When ideas live too long in my head before I share them, they become too precious, too polished. Others then feel like visitors to something already built, instead of co-creators shaping it with me. I come back with something complete but remote. Something that feels less like ours and more like mine.

I’ve learned that shared thinking isn’t a compromise. It’s an act of trust.

Letting people into the messy middle isn’t weakness. It’s leadership of a different kind.

Sometimes I can’t help myself. Even in casual conversations, my brain starts drawing frameworks.

Patterns calm me. Systems make sense of chaos. Productivity. Platforms. How the universe works. My brain just does this, finds the pattern, draws the boxes, labels the axes.

But life, .. and people, don’t always want to be diagrammed.

Sometimes my kids just want to tell me about their day without me accidentally categorizing their feelings into mapped problem that need to be solved. Someone shares a struggle, and I’m already building the mental model, mapping the variables, offering the system. When really, they just needed me to say: “That sounds hard. I’m here.”

Maybe, the best answer isn’t a model or a process. It’s presence. It’s being still enough to listen without trying to fix or formalize.

I’m learning that not every question needs a framework. Some just need space.

I care deeply, maybe too deeply sometimes. About people, about meaning, about the quiet things that hold teams together when the metrics don’t. About whether the work matters, whether it helps, whether it leaves things better than I found them.

That care fuels me. But it also drains me when carried alone.

There’s a kind of compassion fatigue that comes from holding everyone else’s worries while quietly ignoring your own. Like carrying water for everyone, until your own cup runs dry. I’ve said yes when I meant “not right now.” I’ve absorbed team anxieties like a sponge, believing that’s what good leaders do.

Care is powerful only when it includes the self.

And learning that isn’t selfish, it’s survival.

I don’t have this figured out. I’m not writing from the other side, looking back with clarity. I’m writing from the middle, where the work of knowing yourself never really ends.

But here’s what I’m learning, gently, imperfectly:

I’m learning to finish before I begin again. To let others be imperfect beside me sometimes. To speak ideas earlier, not just after I’ve made them whole. To choose simplicity when complexity tempts me. To rest, not as escape, but as renewal.
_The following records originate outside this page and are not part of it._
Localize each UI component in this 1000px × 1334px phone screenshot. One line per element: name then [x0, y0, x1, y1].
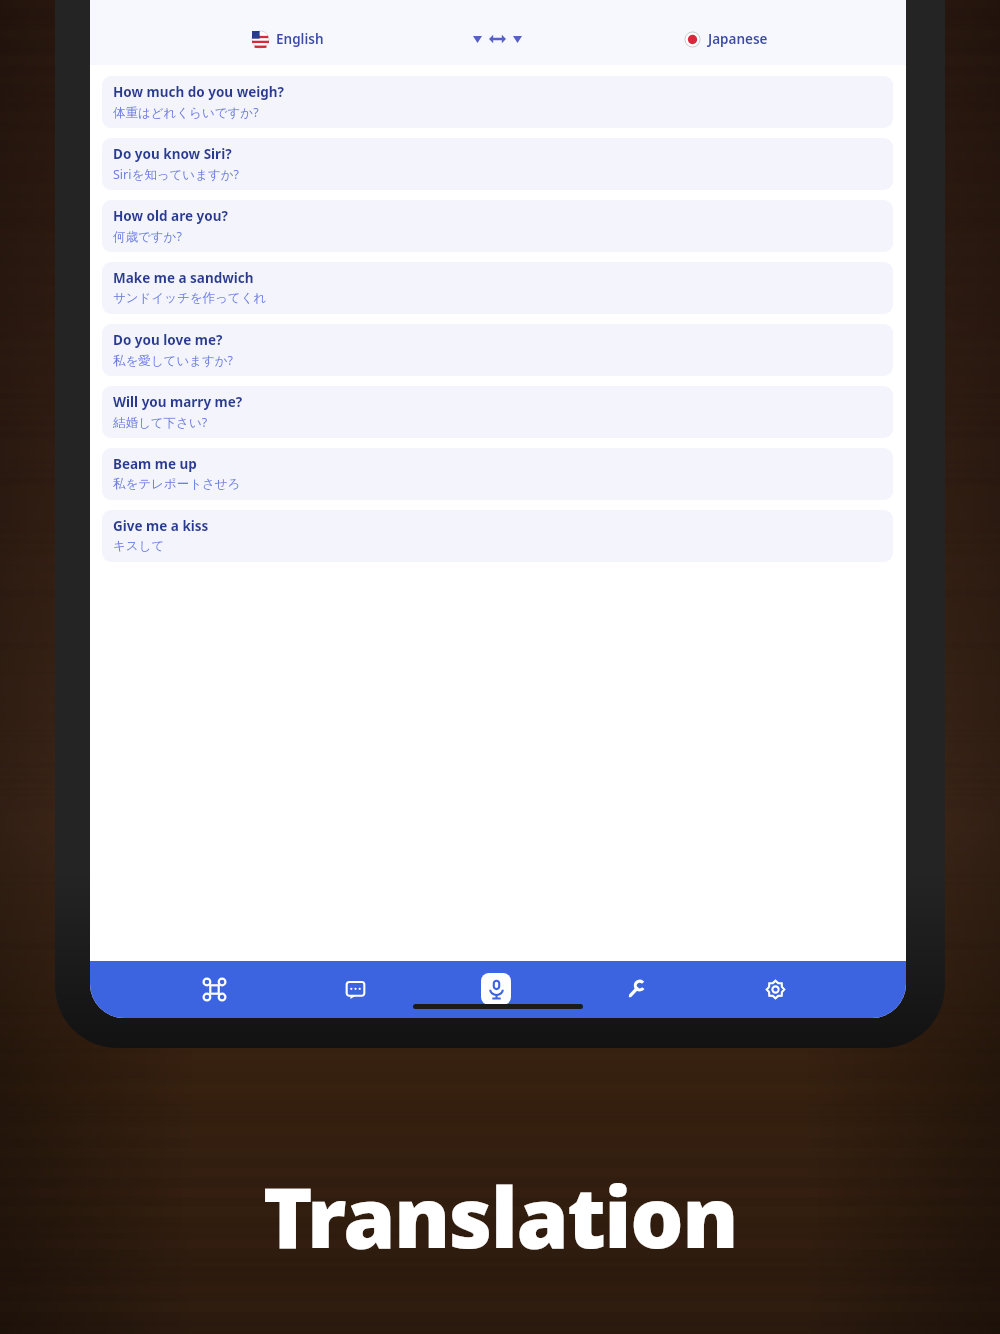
staticText: 何歳ですか? [113, 228, 182, 245]
staticText: 体重はどれくらいですか? [113, 104, 259, 121]
staticText: 私を愛していますか? [113, 352, 233, 369]
staticText: Do you know Siri? [113, 145, 232, 163]
staticText: Japanese [708, 30, 768, 48]
staticText: Siriを知っていますか? [113, 166, 239, 183]
staticText: How much do you weigh? [113, 83, 285, 101]
staticText: Will you marry me? [113, 393, 243, 411]
button[interactable]: Do you love me? [102, 324, 893, 376]
button[interactable]: Microphone [468, 967, 524, 1011]
button[interactable]: Do you know Siri? [102, 138, 893, 190]
button[interactable]: Japanese [681, 28, 772, 50]
button[interactable]: Swap languages [470, 31, 525, 47]
staticText: 私をテレポートさせろ [113, 476, 241, 492]
staticText: How old are you? [113, 207, 228, 225]
button[interactable]: Settings [747, 967, 803, 1011]
button[interactable]: Will you marry me? [102, 386, 893, 438]
button[interactable]: How old are you? [102, 200, 893, 252]
staticText: 結婚して下さい? [113, 414, 208, 431]
button[interactable]: Conversation [327, 967, 383, 1011]
staticText: Do you love me? [113, 331, 223, 349]
staticText: キスして [113, 538, 165, 554]
button[interactable]: How much do you weigh? [102, 76, 893, 128]
staticText: Beam me up [113, 455, 197, 473]
button[interactable]: Tools [607, 967, 663, 1011]
button[interactable]: Beam me up [102, 448, 893, 500]
staticText: サンドイッチを作ってくれ [113, 290, 267, 306]
staticText: Make me a sandwich [113, 269, 254, 287]
button[interactable]: English [248, 28, 328, 50]
button[interactable]: Phrases [186, 967, 242, 1011]
button[interactable]: Give me a kiss [102, 510, 893, 562]
staticText: Give me a kiss [113, 517, 209, 535]
button[interactable]: Make me a sandwich [102, 262, 893, 314]
staticText: Translation [263, 1158, 737, 1272]
staticText: English [276, 30, 324, 48]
Maybe growing up isn’t about fixing our flaws. Maybe it’s about befriending them. Learning to walk with our shadows, not ahead of them.

I’m still building. I don’t think I’ll ever stop. It’s who I am. Someone who finds meaning in creation.

But I’m learning to pause more often, to hold the mirror steady.

Every builder needs that mirror, not to question their worth, but to remember their wholeness.

I’m grateful for this remembrance for self. For the people who’ve reminded me when I drifted too far into my own orbit. For the moments of stillness that forced me to see what speed had hidden.

I’ll keep building. Just a little slower. A little kinder. And, I hope, a little wiser.